À la fin des années 1980, Harlem Désir défendait la position du droit du sol simple [4], mais y croyait-il lui-même ? Il le présentait comme un acquis républicain, ce qui est faux. Il n’est pas appliqué, en dehors des grands pays d’immigration qui ont besoin d’attirer massivement de nouvelles populations. Même aux États-Unis il est fortement critiqué car se pose le problème des femmes mexicaines qui viennent accoucher en passant la frontière. Le droit du sol est sans rapport avec le problème de la déchéance. Il n’était donc pas justifié de l’invoquer au nom des « valeurs de la République ».

La portée juridique de la déchéance de la nationalité

En 1948, la Déclaration universelle des Droits de l’Homme a indiqué que tout individu a droit à une nationalité. Or le Conseil d’État a estimé récemment que la Convention de 1961 [5] n’ayant pas été ratifiée par la France, il est possible de déchoir un national de sa nationalité. Le seul problème est de savoir, d’une part, s’il faut la rendre plus facile, plus large, en raison des circonstances actuelles et, d’autre part, s’il faut le faire par une loi ou par la Constitution.
On peut être pour ou contre la déchéance de la nationalité, mais modifier la Constitution me paraît absurde. On peut discuter de l’intérêt de rendre, dans les circonstances actuelles, la déchéance plus facile. C’est une affaire de gouvernement sur laquelle on peut avoir des avis différents. Les gouvernements changeant, ils peuvent aussi modifier leurs choix. L’inscription dans la Constitution est d’une autre nature, d’autant que tout le monde s’accorde sur le peu d’effets pratiques de cette déchéance.
L’affaire de la déchéance est, je l’ai dit, sans rapport avec le problème du droit du sol. Dans une première mouture du projet, la question de la binationalité posait des problèmes. La binationalité est une notion floue qui conduit à des situations pouvant être inextricables.

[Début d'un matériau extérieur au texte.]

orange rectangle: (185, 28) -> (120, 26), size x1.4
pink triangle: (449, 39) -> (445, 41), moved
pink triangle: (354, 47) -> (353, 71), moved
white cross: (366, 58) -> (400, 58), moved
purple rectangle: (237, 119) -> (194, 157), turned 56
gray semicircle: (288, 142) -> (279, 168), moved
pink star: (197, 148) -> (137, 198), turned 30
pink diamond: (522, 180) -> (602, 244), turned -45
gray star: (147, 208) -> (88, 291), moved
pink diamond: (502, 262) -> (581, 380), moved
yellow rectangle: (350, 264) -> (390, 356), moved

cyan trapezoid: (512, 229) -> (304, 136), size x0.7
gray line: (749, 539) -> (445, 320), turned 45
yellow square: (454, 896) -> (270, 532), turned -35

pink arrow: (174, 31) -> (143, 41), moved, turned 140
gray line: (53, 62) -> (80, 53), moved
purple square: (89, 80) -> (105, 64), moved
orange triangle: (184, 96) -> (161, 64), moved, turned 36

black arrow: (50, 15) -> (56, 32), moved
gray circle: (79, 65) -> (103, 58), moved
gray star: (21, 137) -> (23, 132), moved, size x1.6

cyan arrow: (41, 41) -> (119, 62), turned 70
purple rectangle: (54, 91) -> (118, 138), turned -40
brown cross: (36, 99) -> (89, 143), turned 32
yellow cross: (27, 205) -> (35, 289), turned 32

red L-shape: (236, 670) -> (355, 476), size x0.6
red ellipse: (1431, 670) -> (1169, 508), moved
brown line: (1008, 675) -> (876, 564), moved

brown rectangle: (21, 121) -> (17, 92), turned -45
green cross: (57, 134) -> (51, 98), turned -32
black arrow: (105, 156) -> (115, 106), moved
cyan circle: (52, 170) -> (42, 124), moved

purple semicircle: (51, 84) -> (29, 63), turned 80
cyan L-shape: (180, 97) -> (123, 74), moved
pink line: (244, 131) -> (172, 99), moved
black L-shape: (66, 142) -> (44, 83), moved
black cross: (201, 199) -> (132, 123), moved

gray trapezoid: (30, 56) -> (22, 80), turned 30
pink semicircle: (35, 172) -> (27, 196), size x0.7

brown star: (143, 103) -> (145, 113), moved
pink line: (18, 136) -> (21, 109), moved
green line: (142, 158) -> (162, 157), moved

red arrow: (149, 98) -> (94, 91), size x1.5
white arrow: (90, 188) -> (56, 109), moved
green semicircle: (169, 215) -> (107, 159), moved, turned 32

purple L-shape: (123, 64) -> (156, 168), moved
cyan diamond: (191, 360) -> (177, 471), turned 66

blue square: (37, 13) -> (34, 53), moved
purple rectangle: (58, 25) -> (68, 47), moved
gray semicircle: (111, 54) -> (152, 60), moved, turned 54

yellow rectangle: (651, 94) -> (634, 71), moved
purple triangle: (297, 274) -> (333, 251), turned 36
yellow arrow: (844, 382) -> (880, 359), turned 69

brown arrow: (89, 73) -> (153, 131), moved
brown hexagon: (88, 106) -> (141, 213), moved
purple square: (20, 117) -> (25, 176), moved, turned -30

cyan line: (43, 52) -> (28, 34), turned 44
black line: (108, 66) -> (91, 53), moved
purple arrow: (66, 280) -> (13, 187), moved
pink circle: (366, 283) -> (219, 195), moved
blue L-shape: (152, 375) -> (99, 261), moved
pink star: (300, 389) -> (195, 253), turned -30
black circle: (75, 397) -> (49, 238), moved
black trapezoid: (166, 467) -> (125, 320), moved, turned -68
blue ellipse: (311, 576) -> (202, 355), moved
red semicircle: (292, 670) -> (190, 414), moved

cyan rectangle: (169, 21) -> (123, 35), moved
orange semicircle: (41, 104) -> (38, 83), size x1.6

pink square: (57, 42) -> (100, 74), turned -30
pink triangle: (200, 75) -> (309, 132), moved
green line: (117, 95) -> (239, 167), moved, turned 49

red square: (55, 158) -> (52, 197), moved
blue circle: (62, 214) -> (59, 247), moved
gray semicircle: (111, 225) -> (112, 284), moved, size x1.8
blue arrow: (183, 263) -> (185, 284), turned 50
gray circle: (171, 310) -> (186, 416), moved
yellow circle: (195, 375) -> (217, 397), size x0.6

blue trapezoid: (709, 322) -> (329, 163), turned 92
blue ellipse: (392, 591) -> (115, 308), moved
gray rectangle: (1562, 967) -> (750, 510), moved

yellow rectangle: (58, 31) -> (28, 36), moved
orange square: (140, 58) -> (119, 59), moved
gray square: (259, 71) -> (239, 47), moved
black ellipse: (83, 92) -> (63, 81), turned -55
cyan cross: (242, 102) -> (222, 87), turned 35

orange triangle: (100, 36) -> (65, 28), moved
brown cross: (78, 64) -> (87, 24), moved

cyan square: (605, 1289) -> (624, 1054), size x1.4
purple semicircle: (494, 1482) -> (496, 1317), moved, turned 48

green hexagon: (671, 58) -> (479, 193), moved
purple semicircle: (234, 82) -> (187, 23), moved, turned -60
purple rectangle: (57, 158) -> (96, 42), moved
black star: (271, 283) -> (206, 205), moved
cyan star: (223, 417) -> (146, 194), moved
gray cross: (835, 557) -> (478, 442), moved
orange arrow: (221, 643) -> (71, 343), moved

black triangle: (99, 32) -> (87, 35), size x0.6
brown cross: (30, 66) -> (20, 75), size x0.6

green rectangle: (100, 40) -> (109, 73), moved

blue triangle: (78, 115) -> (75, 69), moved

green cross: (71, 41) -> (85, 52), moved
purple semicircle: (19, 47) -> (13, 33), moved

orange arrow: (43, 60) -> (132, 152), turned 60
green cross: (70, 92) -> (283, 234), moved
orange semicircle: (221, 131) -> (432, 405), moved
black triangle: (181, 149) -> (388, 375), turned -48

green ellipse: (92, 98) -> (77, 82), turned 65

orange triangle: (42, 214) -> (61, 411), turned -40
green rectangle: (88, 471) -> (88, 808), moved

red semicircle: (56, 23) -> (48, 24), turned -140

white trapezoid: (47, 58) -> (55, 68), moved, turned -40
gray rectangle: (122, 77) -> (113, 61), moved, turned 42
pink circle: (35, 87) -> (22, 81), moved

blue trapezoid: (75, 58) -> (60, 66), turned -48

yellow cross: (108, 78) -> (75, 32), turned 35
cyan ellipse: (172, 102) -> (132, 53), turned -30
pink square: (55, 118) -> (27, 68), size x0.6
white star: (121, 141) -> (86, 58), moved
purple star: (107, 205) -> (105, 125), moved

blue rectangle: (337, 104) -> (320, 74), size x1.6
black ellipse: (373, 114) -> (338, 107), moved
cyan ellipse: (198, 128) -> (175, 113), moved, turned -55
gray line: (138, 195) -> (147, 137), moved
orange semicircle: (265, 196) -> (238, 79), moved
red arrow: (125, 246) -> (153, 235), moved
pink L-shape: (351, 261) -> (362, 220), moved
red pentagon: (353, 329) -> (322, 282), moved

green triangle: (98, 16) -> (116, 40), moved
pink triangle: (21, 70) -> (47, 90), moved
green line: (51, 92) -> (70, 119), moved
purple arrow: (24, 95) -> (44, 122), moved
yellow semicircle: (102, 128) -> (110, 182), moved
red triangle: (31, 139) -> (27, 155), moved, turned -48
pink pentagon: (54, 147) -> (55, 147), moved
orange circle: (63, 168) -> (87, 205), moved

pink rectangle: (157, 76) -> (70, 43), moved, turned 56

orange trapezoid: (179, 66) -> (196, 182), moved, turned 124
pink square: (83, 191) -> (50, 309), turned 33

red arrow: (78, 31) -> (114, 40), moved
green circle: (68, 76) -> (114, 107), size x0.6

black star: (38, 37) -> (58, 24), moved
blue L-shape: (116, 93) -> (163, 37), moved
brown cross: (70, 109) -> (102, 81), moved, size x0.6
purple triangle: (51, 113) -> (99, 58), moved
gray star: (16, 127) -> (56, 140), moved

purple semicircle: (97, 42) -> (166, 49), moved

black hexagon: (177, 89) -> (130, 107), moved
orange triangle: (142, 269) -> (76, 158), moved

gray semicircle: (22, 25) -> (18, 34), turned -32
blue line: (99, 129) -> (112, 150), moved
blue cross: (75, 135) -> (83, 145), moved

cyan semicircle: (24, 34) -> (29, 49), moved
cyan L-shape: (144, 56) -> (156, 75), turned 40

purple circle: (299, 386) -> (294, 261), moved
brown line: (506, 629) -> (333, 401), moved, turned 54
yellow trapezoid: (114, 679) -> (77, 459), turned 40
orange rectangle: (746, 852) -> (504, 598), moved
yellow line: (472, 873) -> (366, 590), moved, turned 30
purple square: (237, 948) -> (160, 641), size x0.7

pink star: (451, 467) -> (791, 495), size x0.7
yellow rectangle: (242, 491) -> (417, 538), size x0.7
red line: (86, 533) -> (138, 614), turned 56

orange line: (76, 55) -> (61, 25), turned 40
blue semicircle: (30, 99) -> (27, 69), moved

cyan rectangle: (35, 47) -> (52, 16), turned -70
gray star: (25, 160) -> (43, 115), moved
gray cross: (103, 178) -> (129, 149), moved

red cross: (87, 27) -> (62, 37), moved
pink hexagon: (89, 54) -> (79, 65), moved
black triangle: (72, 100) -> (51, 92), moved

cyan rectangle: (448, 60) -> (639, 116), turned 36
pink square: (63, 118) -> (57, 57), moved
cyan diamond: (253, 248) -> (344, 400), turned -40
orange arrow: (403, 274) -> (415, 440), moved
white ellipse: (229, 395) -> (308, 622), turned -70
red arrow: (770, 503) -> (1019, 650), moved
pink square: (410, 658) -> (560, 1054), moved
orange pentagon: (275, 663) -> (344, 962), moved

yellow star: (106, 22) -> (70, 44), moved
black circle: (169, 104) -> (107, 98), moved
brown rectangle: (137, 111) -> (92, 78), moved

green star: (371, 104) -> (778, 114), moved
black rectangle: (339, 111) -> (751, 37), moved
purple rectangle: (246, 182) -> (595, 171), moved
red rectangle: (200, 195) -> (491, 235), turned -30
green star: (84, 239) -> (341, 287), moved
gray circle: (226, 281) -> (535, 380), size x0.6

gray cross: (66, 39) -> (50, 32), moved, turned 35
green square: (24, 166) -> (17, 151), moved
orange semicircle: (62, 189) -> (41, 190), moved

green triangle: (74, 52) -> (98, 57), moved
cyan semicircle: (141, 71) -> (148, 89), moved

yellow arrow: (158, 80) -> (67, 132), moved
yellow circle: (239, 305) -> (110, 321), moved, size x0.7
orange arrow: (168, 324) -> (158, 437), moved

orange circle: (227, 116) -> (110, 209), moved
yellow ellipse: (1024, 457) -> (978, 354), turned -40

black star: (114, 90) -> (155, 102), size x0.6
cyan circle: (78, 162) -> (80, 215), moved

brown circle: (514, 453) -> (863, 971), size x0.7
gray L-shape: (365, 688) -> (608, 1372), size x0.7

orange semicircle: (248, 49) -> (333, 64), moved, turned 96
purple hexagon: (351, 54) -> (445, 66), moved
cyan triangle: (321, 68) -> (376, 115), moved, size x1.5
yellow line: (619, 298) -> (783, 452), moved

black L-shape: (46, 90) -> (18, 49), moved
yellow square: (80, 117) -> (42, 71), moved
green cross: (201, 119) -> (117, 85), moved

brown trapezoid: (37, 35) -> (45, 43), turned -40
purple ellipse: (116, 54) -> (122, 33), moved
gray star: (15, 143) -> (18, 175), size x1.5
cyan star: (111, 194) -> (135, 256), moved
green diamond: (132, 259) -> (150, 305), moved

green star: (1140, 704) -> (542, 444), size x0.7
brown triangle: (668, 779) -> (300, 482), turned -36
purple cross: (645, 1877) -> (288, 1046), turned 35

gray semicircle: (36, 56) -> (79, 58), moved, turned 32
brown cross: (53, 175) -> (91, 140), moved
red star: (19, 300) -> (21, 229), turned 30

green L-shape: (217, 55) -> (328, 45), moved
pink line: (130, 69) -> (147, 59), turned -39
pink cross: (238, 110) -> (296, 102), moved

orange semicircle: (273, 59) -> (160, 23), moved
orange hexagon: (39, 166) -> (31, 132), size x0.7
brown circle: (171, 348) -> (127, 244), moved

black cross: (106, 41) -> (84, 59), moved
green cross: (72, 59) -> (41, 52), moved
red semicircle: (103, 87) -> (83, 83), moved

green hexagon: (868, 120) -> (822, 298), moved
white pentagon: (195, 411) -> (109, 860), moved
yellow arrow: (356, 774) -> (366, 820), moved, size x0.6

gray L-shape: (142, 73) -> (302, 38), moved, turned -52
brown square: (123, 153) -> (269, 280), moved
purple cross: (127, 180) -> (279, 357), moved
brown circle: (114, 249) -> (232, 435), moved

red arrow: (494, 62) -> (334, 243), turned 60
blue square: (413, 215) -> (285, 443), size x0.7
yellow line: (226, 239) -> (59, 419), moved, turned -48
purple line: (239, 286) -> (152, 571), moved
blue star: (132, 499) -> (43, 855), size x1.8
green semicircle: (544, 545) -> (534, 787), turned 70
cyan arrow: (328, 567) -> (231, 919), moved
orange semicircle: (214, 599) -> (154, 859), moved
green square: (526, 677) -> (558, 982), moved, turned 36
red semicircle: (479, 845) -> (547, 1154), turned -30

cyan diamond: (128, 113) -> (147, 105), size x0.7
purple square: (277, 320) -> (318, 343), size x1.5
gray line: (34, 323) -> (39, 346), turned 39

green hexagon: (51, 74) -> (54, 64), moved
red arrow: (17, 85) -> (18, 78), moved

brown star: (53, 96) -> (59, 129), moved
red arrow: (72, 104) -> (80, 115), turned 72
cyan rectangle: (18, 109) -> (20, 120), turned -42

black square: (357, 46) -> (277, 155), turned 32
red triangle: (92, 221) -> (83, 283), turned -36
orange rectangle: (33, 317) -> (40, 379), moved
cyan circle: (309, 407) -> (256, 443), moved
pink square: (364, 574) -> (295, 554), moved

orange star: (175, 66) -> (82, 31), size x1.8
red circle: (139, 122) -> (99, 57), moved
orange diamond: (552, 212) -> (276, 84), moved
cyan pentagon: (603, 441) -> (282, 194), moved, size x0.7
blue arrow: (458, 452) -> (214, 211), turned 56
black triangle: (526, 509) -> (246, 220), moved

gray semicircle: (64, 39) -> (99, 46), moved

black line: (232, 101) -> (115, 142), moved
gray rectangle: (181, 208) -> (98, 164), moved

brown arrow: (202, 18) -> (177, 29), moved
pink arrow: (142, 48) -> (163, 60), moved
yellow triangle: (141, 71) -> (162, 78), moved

La nationalité relève de la souveraineté des États. Des personnes qui, en fonction du droit français (par exemple des articles 23 ou 44) sont françaises, peuvent, dans les pays musulmans, être considérées comme des nationaux de ces pays en fonction du principe d’allégeance perpétuelle. Le fait qu’ils deviennent français ne les empêche pas de rester marocains, tunisiens ou syriens pour les autorités marocaines, tunisiennes ou syriennes. Ils n’y peuvent rien, ils sont binationaux. Le fameux débat sur l’exigence d’une mononationalité peut être soutenable dans l’abstrait (c’est vrai, sans doute, que l’on ne peut être citoyen que d’un seul pays), mais la binationalité est la conséquence logique de la souveraineté des États pour définir leurs nationaux. C’est pourquoi beaucoup de gens sont binationaux sans le savoir, d’autres pourraient être considérés comme binationaux. Le nombre des binationaux potentiels est plus important que ce que l’on croit. Une grand-mère suédoise peut vous donner des droits à la nationalité suédoise. Tous les juifs pourraient être considérés comme binationaux puisqu’ils ont le droit, selon la loi israélienne du retour, d’acquérir la nationalité israélienne. L’Espagne considère que les gens d’Amérique du Sud ont une identité espagnole « dormante ». S’ils le veulent et sous certaines conditions, ils ont droit à la nationalité espagnole. Cela renvoie à l’idée que, d’une certaine façon, les binationaux sont des gens qui ont une nationalité qu’ils exercent en tant que citoyens du pays où ils sont et ont une identité « dormante ». On entre dans des situations inextricables.
Le premier projet de réforme envisageait d’établir des différences de citoyenneté française selon le mode d’acquisition. Or ceci est contraire à l’idée actuelle de citoyenneté puisqu’on est citoyen français, quelle que soit la voie par laquelle on l’a obtenue. Jusqu’en 1974, les naturalisés n’avaient pas le droit de vote pendant 5 ans ni d’être éligible pendant 10 ans. C’est la réforme de 1974 conforme à l’idée républicaine de la citoyenneté qui a donné aux naturalisés le droit d’être immédiatement titulaires de l’ensemble des droits de la citoyenneté. C’était conforme à l’idée républicaine, selon laquelle l’on ne distingue pas les citoyens selon la voie par laquelle ils le sont français.
L’autre problème de fond est que, depuis la Déclaration universelle des droits de l’homme de 1948, tout individu a droit à une nationalité. Déchoir de la nationalité les binationaux, ou qui ne peuvent pas dire s’ils le sont, pose des problèmes à tel point que la Cour Suprême des États-Unis a émis un avis, assez intéressant en soi car il a influencé le Conseil d’État. Pour la Cour Suprême, la privation de nationalité constitue « une forme de punition plus primitive encore que la torture en tant qu’elle détruit l’existence politique de l’individu en développement depuis des siècles ». La conclusion a été que la déchéance est contraire au 8ème amendement de la Constitution américaine sur la prohibition des traitements dégradants. Autrement dit, vous pouvez être condamné à mort en tant qu’Américain mais on ne vous enlève pas pour autant la nationalité américaine !
L’introduction de la binationalité posait donc toute une série de questions à la fois sur la binationalité et sur le fait, qu’au nom de l’égalité, la déchéance devait être étendue à tous les citoyens mais conduisait ceux qui ne possédaient qu’une nationalité à être des apatrides. Devant cet imbroglio, il y a eu un recul.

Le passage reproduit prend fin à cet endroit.